Patch to fix FK-related selectivity estimates with constants

Started by Tom Laneover 5 years ago8 messageshackers
Jump to latest
#1Tom Lane
tgl@sss.pgh.pa.us

Over in the thread at [1]/messages/by-id/AM6PR02MB5287A0ADD936C1FA80973E72AB190@AM6PR02MB5287.eurprd02.prod.outlook.com it's discussed how our code for making
selectivity estimates using knowledge about FOREIGN KEY constraints
is busted in the face of EquivalenceClasses including constants.
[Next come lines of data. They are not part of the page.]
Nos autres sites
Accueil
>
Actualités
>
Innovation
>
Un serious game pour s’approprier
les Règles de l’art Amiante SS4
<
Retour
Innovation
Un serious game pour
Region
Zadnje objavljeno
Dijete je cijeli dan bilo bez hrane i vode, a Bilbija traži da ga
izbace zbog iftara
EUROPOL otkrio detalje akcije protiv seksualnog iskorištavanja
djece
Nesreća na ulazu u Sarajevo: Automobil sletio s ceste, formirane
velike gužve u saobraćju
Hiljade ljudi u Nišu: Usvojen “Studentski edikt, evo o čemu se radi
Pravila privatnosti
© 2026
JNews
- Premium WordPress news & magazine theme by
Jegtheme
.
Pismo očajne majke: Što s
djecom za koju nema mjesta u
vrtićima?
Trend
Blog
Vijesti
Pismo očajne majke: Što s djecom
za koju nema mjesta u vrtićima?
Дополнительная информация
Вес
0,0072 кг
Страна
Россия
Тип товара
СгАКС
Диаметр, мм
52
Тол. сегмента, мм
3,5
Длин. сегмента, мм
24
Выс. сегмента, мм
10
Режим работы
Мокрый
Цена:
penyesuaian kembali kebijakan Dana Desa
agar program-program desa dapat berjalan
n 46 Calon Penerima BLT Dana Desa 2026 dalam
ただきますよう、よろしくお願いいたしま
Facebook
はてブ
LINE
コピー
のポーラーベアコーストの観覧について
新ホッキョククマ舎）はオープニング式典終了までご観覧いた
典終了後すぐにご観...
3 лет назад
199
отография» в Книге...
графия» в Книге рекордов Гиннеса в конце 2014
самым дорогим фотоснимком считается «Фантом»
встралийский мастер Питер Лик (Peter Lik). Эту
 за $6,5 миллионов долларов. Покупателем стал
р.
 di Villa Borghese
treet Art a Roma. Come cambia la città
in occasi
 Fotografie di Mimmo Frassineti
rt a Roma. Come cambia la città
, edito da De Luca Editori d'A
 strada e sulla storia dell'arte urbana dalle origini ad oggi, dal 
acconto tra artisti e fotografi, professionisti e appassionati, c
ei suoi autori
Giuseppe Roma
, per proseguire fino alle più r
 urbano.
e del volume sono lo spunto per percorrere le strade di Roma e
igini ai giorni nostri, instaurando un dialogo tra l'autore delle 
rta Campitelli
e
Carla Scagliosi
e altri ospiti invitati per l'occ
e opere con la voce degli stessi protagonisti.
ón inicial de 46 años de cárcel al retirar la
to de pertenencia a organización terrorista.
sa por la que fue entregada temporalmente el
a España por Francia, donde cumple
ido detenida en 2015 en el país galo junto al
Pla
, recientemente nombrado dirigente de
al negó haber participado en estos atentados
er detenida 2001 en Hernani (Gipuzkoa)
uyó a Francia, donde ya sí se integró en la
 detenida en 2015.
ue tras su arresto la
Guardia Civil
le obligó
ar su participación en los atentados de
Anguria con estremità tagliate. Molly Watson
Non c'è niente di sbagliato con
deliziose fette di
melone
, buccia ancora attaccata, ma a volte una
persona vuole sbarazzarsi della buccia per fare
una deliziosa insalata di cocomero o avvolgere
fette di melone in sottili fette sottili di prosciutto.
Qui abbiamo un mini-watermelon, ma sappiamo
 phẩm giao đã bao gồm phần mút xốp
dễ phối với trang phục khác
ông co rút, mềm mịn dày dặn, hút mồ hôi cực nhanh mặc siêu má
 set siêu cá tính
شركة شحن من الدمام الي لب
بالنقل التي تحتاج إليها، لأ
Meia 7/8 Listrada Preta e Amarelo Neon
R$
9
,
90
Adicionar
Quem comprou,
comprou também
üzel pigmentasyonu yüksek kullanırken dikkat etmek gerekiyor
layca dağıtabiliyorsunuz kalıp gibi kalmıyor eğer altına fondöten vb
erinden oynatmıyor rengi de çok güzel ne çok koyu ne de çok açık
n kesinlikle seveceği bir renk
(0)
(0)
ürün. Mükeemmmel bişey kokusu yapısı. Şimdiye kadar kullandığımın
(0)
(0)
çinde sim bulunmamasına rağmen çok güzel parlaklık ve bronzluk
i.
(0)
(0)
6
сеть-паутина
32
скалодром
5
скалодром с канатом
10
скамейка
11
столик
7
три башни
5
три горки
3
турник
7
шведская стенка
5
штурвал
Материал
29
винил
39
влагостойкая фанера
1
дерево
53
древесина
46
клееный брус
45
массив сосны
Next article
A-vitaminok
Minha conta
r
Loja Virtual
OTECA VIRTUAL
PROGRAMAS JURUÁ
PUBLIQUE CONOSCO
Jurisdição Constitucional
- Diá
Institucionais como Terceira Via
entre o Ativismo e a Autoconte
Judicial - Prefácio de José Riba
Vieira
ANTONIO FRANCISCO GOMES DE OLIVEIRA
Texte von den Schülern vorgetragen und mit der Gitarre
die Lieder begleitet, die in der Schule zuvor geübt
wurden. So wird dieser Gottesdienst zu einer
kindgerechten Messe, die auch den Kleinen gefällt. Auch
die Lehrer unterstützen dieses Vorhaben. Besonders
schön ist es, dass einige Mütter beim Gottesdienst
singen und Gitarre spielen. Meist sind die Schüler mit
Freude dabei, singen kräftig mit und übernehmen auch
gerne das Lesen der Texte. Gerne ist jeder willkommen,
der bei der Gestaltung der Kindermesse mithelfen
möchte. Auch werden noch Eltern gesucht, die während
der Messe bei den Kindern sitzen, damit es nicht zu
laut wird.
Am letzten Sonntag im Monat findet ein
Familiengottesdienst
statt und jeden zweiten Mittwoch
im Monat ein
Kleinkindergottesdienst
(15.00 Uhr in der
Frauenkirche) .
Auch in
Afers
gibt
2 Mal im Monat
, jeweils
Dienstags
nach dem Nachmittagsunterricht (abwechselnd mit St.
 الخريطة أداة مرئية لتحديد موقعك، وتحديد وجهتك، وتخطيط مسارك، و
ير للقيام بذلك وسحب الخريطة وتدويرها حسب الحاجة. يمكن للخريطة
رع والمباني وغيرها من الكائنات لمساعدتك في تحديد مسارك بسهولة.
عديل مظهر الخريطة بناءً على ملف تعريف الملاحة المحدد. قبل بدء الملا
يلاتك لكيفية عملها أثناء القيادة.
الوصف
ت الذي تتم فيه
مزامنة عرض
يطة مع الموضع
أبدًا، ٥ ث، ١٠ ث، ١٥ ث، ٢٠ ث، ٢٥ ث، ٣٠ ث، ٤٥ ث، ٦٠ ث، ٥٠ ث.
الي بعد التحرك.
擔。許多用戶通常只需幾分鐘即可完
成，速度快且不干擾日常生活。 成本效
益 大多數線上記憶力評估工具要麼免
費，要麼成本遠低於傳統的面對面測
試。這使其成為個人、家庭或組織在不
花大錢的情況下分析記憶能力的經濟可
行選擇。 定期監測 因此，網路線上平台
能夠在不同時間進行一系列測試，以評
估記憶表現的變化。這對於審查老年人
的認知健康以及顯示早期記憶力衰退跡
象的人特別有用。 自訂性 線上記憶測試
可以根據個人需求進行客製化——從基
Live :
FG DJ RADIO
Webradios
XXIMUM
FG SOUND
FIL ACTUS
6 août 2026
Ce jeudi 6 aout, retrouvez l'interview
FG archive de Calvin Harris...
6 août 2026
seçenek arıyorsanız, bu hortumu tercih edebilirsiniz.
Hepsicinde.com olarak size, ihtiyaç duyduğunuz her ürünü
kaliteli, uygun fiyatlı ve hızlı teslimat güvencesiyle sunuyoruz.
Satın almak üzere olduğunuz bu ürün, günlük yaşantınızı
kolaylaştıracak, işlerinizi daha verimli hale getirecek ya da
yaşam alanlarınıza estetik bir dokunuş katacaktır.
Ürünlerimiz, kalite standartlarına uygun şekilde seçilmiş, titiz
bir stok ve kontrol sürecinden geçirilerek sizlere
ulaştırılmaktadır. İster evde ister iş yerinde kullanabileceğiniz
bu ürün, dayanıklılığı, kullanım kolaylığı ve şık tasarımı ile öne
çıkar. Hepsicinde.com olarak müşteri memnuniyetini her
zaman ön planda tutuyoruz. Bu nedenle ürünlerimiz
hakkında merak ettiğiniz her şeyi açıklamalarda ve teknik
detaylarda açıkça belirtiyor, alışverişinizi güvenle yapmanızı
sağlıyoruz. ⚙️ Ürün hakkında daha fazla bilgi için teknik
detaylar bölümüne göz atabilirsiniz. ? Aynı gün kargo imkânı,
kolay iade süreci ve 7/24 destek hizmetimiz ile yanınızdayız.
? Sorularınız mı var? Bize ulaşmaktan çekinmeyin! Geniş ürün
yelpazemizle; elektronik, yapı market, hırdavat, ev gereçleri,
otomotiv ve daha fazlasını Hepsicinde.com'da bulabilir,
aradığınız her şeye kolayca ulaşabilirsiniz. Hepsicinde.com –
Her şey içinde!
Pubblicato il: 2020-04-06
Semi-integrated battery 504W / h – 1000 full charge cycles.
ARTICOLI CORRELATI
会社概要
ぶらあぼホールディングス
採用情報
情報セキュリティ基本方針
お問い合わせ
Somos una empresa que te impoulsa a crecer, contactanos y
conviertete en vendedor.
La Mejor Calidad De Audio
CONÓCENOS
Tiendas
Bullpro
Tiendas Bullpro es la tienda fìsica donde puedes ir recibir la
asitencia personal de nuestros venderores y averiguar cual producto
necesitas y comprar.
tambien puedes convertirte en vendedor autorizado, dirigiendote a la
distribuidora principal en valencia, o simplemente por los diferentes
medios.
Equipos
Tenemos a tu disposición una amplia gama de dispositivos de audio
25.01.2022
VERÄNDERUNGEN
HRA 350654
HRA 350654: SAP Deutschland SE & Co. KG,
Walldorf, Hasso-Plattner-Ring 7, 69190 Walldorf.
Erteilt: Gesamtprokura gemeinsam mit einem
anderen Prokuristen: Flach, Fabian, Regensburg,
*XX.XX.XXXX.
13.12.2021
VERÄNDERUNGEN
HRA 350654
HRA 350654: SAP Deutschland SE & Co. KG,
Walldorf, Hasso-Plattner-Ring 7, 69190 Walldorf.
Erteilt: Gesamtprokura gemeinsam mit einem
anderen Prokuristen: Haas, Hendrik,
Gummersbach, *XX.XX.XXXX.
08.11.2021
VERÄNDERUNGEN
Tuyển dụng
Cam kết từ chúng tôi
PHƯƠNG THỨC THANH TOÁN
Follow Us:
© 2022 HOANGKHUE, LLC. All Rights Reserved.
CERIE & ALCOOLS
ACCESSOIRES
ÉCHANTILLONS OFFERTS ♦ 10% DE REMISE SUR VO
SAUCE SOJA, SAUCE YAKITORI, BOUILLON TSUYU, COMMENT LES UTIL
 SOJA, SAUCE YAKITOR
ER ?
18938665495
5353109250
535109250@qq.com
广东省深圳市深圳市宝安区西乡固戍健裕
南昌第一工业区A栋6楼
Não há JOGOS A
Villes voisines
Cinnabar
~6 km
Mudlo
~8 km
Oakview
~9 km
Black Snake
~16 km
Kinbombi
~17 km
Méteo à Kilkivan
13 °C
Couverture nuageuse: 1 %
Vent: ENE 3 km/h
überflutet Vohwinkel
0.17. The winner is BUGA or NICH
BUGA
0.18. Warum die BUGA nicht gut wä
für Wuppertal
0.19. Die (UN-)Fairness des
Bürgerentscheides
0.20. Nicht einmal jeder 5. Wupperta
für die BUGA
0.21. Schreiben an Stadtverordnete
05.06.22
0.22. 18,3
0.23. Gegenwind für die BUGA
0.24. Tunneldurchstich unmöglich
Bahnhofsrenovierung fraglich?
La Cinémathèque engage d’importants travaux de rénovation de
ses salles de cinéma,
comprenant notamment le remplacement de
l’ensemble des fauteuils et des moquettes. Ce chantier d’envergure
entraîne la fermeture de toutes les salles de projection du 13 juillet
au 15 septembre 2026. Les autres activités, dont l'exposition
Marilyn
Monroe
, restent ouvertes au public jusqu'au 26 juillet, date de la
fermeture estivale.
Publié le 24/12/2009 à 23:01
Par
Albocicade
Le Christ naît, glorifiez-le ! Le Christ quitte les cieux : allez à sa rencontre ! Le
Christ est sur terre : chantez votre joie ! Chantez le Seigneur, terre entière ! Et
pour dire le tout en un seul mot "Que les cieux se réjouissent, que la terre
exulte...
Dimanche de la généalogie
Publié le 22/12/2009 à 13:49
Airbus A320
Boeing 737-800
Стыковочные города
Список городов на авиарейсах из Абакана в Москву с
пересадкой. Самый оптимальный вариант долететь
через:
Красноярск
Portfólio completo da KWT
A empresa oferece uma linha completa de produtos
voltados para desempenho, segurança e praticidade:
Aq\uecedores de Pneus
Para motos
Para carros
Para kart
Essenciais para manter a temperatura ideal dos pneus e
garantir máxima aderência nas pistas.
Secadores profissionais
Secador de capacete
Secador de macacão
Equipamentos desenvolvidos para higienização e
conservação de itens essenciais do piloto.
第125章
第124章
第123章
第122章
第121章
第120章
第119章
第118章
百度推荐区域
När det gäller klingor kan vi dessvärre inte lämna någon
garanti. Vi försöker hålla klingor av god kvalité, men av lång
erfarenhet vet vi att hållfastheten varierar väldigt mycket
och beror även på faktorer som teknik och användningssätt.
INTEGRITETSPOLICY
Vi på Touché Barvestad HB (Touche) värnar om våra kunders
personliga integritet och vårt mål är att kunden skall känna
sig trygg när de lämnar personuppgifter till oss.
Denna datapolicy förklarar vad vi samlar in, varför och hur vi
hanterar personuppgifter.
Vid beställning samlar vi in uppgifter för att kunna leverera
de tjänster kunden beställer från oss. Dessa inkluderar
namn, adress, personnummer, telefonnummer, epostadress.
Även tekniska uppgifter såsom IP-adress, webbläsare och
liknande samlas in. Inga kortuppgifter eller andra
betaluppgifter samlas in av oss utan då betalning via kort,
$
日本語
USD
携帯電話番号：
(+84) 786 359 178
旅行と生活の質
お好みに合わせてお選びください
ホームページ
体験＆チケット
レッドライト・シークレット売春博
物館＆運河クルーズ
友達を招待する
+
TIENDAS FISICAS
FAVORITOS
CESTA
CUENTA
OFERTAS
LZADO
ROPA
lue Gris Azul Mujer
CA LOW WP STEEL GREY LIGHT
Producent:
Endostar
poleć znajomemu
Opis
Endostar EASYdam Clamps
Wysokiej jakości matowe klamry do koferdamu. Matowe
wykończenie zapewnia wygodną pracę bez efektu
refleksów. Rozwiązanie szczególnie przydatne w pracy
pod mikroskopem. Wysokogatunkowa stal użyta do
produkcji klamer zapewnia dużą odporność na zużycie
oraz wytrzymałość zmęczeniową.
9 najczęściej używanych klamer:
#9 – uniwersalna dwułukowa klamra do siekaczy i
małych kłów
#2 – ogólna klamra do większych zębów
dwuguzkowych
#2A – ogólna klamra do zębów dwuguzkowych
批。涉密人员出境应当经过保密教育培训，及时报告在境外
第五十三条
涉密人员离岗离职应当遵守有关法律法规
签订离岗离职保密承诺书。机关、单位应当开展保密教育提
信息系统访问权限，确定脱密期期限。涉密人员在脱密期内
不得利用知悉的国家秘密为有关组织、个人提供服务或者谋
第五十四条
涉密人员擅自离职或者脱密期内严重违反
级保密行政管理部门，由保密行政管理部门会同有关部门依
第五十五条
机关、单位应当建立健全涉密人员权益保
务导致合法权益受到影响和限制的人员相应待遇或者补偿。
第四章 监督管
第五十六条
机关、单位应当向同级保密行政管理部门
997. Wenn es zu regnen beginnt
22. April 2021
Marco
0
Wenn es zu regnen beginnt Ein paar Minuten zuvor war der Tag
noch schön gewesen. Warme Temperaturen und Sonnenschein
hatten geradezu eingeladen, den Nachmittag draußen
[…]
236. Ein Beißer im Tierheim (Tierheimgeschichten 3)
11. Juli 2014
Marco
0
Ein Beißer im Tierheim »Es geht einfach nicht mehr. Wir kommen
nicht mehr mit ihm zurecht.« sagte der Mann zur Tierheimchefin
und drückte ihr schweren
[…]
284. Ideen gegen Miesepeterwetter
That is, if fktab(a,b) is a 2-column FK reference to pktab(a,b)
and we have a query like

... where fktab.a = pktab.a and fktab.b = pktab.b

then we understand that any given fktab row can match at most one
pktab row (and this estimate is often a lot better than we'd get
from assuming that the a and b conditions are independent).

However, if the query is like

... where fktab.a = pktab.a and fktab.b = pktab.b
and fktab.a = 1

then this suddenly breaks down and we go back to non-FK-aware
estimates. The reason is that get_foreign_key_join_selectivity()
is looking for join clauses that equate the two sides of the FK
constraint ... and in this example, it will not see any such
join clause for column "a". That's because equivclass.c decided
to replace the given clauses with "fktab.a = 1 and pktab.a = 1",
which can be enforced at the scan level, leaving nothing to be
done for column "a" at the join level.

We can fix that by detecting which EquivalenceClasses are marked
"ec_has_const", since that's the property that dictates whether
equivclass.c uses this strategy. However, that's only a partial
fix; if you try it, you soon find that the selectivity estimates
are still off. The reason is that because the two "a = 1" conditions
are already factored into the size estimates for the join input
relations, we're essentially double-counting the "fktab.a = 1"
condition's selectivity if we use the existing FK selectivity
estimation rule. If we treated the constant condition as only
relevant to the PK side, then the FK selectivity rule could work
normally. But we don't want to drop the ability to enforce the
restriction at the scan level. So what we have to do is cancel
the FK side's condition's selectivity out of the FK selectivity.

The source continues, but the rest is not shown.